Common exemption cases include:
- Pharmacies with low DME revenue share (generally under CMS threshold rules)
- Suppliers with long-standing Medicare enrollment history and a clean compliance record
- Providers offering limited-scope or non-complex DME products
- Certain retail or hybrid healthcare entities with restricted Medicare billing activity
When Exemption Creates Risk
Accreditation exemption can reduce upfront cost, but it also introduces compliance exposure if not properly maintained.

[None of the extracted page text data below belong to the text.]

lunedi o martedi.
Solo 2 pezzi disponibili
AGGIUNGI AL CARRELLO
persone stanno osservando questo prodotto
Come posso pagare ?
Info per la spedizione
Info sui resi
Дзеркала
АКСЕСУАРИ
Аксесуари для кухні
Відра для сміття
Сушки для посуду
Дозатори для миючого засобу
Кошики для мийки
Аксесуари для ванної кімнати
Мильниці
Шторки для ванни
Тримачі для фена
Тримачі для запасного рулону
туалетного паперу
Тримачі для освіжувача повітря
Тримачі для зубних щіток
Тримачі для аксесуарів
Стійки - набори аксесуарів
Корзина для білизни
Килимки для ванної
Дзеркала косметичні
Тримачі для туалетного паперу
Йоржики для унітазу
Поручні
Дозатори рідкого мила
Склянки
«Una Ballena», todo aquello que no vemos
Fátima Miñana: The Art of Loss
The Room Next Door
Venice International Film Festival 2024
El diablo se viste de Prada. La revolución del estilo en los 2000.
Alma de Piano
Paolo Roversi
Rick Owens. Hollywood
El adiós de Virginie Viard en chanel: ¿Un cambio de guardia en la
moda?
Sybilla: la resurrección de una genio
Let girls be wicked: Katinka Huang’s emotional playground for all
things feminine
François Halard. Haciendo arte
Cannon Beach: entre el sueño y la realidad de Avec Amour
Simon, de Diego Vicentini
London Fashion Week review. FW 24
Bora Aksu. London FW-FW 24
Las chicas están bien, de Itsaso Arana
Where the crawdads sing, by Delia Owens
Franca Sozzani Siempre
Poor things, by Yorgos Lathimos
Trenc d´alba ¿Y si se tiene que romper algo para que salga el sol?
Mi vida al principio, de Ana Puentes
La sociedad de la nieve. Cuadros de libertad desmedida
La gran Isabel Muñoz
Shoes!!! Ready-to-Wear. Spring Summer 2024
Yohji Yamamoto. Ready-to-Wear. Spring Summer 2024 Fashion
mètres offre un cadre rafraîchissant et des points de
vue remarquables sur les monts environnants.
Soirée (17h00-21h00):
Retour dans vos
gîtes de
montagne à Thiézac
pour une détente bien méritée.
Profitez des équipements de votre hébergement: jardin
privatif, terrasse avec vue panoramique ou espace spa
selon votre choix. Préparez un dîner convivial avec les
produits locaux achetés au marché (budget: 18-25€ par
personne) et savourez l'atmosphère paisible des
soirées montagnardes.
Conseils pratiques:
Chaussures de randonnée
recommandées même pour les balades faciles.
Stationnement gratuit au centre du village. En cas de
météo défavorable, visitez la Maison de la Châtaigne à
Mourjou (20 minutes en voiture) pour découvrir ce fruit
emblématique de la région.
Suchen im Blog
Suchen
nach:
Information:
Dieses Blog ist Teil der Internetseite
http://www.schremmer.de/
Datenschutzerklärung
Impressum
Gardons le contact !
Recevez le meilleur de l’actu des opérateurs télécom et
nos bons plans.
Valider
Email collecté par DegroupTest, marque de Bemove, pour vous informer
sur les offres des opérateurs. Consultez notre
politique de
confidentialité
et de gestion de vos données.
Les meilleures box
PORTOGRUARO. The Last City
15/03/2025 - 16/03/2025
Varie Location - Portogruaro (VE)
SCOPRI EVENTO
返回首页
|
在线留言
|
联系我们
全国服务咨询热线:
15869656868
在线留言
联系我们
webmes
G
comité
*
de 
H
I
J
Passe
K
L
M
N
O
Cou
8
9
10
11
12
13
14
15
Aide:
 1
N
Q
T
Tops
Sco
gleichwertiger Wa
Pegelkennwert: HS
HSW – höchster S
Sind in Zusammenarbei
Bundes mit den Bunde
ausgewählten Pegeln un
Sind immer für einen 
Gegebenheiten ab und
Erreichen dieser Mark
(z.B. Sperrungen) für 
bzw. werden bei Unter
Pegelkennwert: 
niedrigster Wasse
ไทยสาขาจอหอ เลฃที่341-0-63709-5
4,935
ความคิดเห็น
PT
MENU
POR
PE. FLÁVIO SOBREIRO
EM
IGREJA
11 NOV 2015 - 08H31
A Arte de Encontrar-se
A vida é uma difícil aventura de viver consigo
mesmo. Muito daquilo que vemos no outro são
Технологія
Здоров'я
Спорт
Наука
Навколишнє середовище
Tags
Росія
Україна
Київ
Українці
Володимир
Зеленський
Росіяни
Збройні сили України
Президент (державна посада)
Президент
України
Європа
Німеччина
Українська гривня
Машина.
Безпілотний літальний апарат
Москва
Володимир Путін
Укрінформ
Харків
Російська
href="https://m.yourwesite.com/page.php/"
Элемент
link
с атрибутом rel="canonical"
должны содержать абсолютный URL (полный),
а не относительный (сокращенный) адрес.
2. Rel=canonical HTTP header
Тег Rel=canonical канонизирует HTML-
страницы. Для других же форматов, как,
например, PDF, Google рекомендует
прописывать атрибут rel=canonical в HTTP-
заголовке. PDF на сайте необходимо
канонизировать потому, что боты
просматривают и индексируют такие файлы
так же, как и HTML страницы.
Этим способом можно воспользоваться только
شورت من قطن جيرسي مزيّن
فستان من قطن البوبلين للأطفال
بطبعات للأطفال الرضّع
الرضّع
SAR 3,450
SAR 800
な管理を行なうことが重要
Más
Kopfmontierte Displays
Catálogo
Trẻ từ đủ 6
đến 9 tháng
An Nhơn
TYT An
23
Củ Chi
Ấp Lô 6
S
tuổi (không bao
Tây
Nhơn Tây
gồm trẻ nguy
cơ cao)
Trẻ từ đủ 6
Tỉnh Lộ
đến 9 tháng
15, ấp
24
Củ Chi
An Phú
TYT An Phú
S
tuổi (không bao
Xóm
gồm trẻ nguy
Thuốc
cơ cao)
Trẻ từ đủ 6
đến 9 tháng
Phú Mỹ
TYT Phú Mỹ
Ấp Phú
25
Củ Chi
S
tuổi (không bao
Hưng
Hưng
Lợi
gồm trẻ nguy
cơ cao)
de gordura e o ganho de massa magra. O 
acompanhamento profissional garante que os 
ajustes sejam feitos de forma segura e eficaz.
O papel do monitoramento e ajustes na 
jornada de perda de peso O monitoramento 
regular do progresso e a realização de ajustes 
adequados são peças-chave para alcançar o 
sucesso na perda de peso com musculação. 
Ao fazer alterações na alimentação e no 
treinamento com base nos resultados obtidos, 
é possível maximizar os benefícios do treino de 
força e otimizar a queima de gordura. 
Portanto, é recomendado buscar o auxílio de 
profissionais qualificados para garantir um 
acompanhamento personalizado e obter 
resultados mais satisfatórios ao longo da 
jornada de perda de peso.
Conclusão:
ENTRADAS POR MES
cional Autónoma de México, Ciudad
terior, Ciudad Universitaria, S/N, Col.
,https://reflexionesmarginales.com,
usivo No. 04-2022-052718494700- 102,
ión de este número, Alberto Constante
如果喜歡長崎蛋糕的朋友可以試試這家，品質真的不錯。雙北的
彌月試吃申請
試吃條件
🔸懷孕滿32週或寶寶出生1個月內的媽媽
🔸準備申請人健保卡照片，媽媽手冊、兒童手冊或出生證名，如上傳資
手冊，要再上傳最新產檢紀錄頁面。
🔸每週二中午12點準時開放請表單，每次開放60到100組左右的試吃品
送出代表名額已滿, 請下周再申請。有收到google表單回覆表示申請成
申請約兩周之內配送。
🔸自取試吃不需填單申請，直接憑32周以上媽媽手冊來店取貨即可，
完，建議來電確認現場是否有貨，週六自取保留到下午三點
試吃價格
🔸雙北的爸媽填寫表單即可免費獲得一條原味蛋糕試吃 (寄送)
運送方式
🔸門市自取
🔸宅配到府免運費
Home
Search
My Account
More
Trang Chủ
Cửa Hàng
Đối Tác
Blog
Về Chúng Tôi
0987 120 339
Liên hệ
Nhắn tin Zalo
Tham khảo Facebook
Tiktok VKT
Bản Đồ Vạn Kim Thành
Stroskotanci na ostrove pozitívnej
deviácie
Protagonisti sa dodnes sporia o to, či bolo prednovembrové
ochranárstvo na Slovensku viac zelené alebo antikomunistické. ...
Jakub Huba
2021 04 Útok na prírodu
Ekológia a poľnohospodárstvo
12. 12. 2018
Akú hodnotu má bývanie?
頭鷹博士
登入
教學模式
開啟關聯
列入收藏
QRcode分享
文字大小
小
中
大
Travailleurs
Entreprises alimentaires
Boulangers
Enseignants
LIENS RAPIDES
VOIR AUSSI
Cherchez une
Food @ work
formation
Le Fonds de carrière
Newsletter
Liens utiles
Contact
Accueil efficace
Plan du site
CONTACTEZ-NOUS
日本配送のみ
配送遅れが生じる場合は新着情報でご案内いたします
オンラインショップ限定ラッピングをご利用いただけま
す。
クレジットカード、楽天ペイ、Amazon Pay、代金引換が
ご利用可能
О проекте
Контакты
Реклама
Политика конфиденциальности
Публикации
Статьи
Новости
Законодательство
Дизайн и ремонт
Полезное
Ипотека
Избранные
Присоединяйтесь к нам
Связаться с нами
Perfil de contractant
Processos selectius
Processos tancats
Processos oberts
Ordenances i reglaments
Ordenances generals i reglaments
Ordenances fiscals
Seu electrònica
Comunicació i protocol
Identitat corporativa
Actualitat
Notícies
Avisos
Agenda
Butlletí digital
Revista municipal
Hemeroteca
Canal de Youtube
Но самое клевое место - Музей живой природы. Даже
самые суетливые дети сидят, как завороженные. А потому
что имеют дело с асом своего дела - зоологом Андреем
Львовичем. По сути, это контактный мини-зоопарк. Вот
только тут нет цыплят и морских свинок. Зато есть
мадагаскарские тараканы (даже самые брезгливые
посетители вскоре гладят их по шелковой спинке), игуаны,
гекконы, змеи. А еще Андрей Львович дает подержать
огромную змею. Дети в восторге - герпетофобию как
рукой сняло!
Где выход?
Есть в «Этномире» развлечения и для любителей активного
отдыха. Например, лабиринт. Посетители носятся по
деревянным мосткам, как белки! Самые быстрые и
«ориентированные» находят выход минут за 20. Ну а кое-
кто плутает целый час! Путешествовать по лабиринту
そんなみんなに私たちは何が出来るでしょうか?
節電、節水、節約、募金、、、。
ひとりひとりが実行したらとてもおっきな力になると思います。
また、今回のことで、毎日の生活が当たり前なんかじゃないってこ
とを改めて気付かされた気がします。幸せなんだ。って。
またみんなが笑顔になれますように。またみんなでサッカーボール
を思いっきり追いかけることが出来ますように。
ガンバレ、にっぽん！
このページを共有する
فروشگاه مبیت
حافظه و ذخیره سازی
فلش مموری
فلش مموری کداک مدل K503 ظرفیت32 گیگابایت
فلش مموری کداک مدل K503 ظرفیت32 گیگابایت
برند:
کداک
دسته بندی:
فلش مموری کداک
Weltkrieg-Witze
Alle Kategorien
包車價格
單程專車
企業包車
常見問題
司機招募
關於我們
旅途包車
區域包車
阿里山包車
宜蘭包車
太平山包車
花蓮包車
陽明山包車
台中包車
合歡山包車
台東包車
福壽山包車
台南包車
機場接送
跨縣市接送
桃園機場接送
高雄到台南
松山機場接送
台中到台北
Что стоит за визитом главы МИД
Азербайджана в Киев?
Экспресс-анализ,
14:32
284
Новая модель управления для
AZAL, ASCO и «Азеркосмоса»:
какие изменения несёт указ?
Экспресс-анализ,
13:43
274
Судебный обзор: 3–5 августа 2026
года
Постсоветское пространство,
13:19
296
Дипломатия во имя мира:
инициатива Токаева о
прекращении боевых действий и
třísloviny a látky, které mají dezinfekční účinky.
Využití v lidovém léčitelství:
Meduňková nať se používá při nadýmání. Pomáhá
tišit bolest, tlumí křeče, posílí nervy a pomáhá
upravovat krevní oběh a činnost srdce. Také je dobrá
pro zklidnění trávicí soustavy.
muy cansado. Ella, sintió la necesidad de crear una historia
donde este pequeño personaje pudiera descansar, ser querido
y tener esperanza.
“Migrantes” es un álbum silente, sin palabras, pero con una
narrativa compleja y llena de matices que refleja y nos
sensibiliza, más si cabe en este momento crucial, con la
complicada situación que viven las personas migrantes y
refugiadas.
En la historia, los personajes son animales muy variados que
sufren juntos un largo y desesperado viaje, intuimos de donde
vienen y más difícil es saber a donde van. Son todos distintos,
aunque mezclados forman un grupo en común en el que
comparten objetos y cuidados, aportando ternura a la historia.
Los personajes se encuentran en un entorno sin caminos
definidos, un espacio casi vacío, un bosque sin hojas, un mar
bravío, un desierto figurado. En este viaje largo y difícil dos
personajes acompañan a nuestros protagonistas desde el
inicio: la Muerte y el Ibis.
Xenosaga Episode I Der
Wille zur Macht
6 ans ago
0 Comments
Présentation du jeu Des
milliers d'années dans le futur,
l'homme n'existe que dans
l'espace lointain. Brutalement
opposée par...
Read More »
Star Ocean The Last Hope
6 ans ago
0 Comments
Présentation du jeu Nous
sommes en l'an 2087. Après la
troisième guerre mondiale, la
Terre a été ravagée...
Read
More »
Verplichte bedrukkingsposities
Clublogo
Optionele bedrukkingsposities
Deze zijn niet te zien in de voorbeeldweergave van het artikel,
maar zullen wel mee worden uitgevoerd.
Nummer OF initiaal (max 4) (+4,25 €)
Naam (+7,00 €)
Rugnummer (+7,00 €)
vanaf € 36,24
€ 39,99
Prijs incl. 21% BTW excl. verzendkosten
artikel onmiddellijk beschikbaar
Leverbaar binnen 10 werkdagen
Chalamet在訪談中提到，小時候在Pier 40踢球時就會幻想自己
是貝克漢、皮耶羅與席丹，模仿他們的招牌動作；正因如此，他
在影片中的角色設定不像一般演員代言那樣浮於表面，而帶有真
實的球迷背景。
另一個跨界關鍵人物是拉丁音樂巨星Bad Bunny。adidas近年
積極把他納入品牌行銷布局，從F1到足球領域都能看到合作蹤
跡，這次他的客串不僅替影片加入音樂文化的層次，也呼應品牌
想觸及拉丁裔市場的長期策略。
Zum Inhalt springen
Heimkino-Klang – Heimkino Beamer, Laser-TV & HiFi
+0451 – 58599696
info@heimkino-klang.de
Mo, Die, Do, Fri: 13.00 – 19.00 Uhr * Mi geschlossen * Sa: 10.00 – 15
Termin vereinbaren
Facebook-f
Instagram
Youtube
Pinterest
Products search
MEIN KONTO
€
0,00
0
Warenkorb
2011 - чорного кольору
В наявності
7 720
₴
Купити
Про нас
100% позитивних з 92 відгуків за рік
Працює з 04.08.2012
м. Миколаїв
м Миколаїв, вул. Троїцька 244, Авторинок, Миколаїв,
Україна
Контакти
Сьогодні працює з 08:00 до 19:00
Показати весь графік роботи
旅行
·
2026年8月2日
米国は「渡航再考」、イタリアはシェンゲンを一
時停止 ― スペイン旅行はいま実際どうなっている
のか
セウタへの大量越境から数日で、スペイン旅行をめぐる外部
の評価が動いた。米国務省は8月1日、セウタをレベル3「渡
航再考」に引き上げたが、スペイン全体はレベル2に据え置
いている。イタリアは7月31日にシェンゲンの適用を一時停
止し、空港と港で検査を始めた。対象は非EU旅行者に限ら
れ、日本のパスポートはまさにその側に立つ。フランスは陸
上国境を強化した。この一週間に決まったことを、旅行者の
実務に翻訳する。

Key risk situations include:
1. Growth in DME revenue exceeding exemption limits
2. Expansion into new product categories requiring accreditation
3. Ownership or structural changes affecting eligibility status
4. Incorrect classification during CMS-855S submission
5. Failure to update Medicare records after business changes
Conclusion
DME credentialing determines whether a supplier can bill Medicare and receive payment. Enrollment, accreditation, and compliance must align before claims are accepted. Errors in CMS-855S, accreditation scope, or surety bond delay approval and impact revenue.
Suppliers who follow structured Medicare DME enrollment steps reduce delays and avoid claim denials. Regular compliance review and accurate documentation protect billing access and maintain long-term reimbursement stability.
FAQs
Do all DME suppliers need accreditation to bill Medicare?
Most DME suppliers must obtain accreditation from a CMS-approved body before billing Medicare. Limited exemptions exist, but they still require full CMS-855S enrollment and NSC verification.
What is the CMS-855S form in DME credentialing?
The CMS-855S form is the official Medicare enrollment application for DME suppliers. It captures ownership, business, and compliance details required for NSC approval.
How long does Medicare DME enrollment take?
Medicare DME enrollment usually takes 30 to 90 days based on application accuracy. Delays occur due to CMS-855S errors, missing documents, or surety bond issues.
Why is a $50,000 surety bond required for DME suppliers?
CMS requires a $50,000 surety bond per NPI to protect against financial risk and fraud. Enrollment is not approved until the bond is verified and aligned with supplier records.
Can I bill Medicare before completing DME credentialing?
No, billing is not allowed until enrollment, accreditation, and NSC review are fully approved. Claims submitted before approval are denied and result in revenue loss.